Fertilizer use remains below recommended rates in most of Sub-Saharan Africa, contributing to low agricultural productivity, pervasive poverty, and food insecurity. Smallholder farmers have voiced suspicion that fertilizer is often adulterated, and evidence suggests that these suspicions lead to inefficient fertilizer use: too much in some cases, and too little in others. These suspicions arise because the agronomic quality and efficacy of mineral fertilizer—its nutrient content—is unobservable to the untrained eye at the point of purchase. For example: though urea fertilizer should contain 46% nitrogen (by mass), that content cannot be quantified with the naked eye. This problem, compounded by weak regulation and poor enforcement of product standards, provides opportunities for cheating in the market by adulteration; and awareness of that possibility drives suspicions and thus decision-making among farmers. Recent research confirms that farmers believe that adulterated fertilizer is common in the market in Tanzania, Côte d’Ivoire, Ghana, Nigeria, Senegal and Togo (Michelson et al. 2018; Sanabria et al. 2013). Michelson et al. (2018) find that 24% of interviewed farmers in the Morogoro region of Tanzania listed purchasing high quality fertilizer among their top two concerns as they prepared for the start of a typical agricultural season; 36% of these farmers reported concerns about adulterated fertilizer in markets, with 18% believing that more than half of the fertilizer for sale was likely adulterated.
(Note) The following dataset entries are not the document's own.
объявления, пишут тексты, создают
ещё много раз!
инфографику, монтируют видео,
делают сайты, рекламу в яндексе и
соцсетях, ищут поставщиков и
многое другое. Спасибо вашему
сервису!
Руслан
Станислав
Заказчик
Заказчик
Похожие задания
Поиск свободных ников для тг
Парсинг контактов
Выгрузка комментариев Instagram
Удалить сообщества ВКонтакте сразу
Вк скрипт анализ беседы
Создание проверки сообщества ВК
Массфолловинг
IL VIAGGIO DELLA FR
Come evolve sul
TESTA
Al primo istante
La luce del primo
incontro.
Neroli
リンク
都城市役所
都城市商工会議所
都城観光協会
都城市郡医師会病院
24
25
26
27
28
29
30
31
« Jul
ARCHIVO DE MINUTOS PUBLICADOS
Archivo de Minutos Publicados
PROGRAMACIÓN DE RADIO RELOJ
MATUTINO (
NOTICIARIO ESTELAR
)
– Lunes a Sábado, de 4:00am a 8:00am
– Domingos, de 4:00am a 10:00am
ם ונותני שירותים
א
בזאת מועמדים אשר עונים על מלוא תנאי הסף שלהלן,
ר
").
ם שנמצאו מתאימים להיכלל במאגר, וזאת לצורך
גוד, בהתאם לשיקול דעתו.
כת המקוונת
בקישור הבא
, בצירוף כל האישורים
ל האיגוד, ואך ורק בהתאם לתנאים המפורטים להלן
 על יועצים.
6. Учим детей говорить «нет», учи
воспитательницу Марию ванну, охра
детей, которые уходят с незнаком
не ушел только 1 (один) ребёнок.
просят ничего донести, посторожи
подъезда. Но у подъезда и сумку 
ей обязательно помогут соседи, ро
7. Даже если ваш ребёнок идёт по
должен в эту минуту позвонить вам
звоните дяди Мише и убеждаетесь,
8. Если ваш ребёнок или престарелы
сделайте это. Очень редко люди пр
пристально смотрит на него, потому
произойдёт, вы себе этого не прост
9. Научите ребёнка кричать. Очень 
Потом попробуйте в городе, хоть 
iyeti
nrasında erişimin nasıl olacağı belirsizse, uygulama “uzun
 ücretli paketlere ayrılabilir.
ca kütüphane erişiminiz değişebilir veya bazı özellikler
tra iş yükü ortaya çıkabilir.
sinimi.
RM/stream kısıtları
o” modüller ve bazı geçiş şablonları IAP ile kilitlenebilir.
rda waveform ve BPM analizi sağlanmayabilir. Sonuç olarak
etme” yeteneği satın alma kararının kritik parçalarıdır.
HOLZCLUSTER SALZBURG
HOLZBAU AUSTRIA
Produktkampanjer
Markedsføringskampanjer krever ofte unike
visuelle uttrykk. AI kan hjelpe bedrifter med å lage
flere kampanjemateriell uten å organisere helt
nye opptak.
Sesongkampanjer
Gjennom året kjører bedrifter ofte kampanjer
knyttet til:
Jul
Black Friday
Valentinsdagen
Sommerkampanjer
This project develops, deploys and tests the farmer-level effects of a new tool that farmers in sub-Saharan Africa can use to accurately assess the nutrient content of fertilizer at the point of purchase using only a cell phone. Our intention is to develop and implement a tool that exploits rapidly-advancing techniques in supervised machine learning to eliminate subjective fertilizer quality judgments, allowing farmers to robustly determine fertilizer authenticity solely from cell-phone images. Profitable adulteration of fertilizer requires use of fillers in quantities substantial enough for image-based detection, enabling phone image app-based detection.